The recent Porter Ranch methane spill in Los Angeles County spewed about 66 tons of methane into the air every hour for four months. After the leak was finally sealed in February, scientists estimated it had discharged a total of 106,000 tons of methane into the air, making it the worst such leak in U.S. history.
Reducing methane emissions linked to oil and gas is critical to addressing the global climate crisis and will require major efforts to upgrade natural gas production and storage infrastructure. Leaks from old pipelines and equipment are a major source.
But agriculture is an even bigger source of methane emissions than oil and gas production, according to a paper published last week (April 1) by an international team of scientists. The study found that since 2006, more methane emissions have spewed from agriculture worldwide than from fracking for gas and oil production.
So why are agriculture’s methane emissions exempt from regulation?
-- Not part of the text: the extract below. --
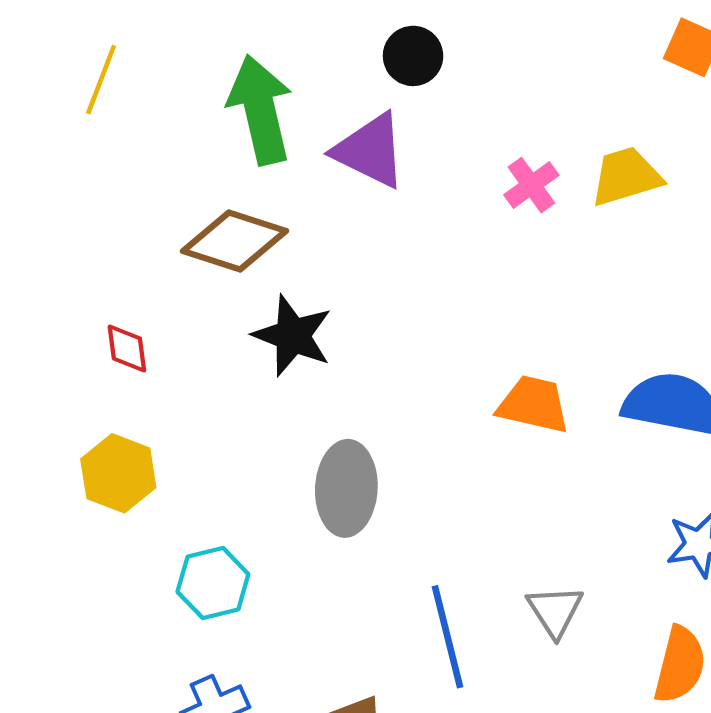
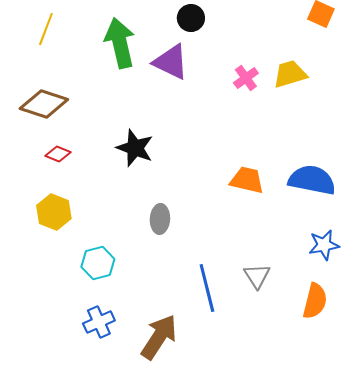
brown diamond: (234, 241) -> (44, 104), moved
red diamond: (127, 349) -> (58, 154), turned -60
gray ellipse: (346, 488) -> (160, 219), size x0.7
Methane is a powerful greenhouse gas, and pound for pound it warms the climate 30 times more than carbon dioxide. Because of this, the Obama Administration announced last year that the Environmental Protection Agency would require the oil and gas industry to cut methane emissions by 40 percent by 2025. And in a blog post this March, EPA Administrator Gina McCarthy said oil and gas were the world’s largest industrial sources of methane.
This new study seriously calls that assertion into question.
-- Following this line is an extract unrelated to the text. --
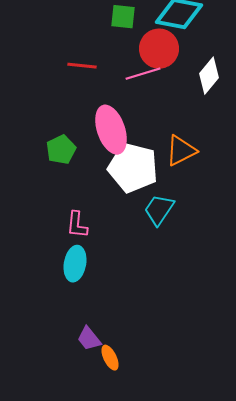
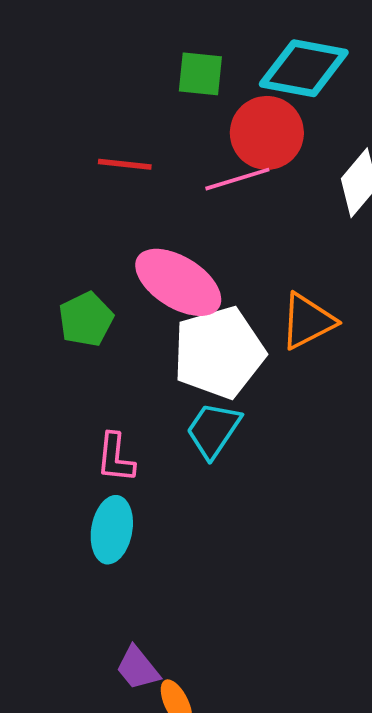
pink ellipse: (111, 130) -> (178, 282), turned -39
white pentagon: (133, 168) -> (219, 353), turned -30
cyan trapezoid: (159, 210) -> (213, 430), moved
The researchers, led by Hinrich Schaefer at the New Zealand National Institute for Water and Atmospheric Research, looked at the chemical signatures, or isotopes, of methane emissions from data collected all around the world. Methane released from fracking has a different isotopic signature than methane from cow burps and rice production, the main sources of agricultural emissions.
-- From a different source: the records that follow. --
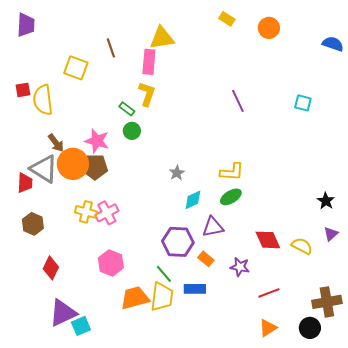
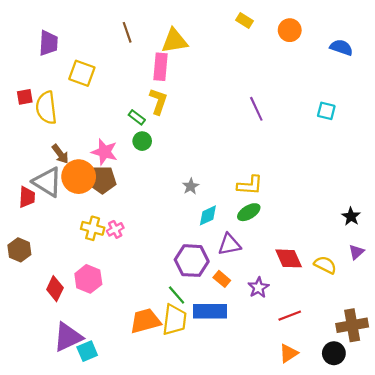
purple trapezoid: (26, 25) -> (48, 43), moved
blue semicircle: (333, 44) -> (341, 47), moved
brown line: (111, 48) -> (127, 32), moved
pink cross: (107, 213) -> (115, 229), size x0.7
brown hexagon: (33, 224) -> (19, 250), moved
pink hexagon: (111, 263) -> (88, 279), moved
purple star: (240, 267) -> (258, 288), turned 30
blue rectangle: (195, 289) -> (210, 311), size x1.4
The study found that the isotopic signature of the increased methane in the atmosphere since 2006 was consistent with agricultural sources and was likely the result of rapid growth in beef cattle and rice production in Asia.
The emissions spike documented in the study was the equivalent of about 150 Porter Ranch spills in one year!
This finding came as a shock to the researchers, who had assumed oil and gas would be the biggest source since the U.S. began widespread fracking for oil and gas around 2006.
Agriculture accounts for about a third of all greenhouse gas emissions globally and about 10 percent of U.S. emissions. But even though emissions from U.S. agriculture have jumped by 17 percent since 1990, EPA’s methane strategy completely ignores agriculture.
In fact, last year Congress renewed a provision attached to the federal budget that strictly forbids the EPA from tracking emissions from livestock operations. It is the only industry to enjoy such an exemption.
There are steps farmers can take to reduce methane, such as better management of livestock manure. Some farmers, like northwest Indiana dairy producer Mike McCloskey of Fair Oaks Farms, are recycling livestock manure and turning it into fuel. And Duke Energy in North Carolina recently announced that it plans to buy waste from nearby livestock operations and turn it into usable natural gas.
Most farmers, however, aren’t given the right incentives to reduce emissions, and their pollution is largely unchecked.
You can’t improve what you don’t measure. Instead of giving industrial agriculture free rein to pollute our air and water, it’s time to include it in our plans to reduce climate-warming emissions.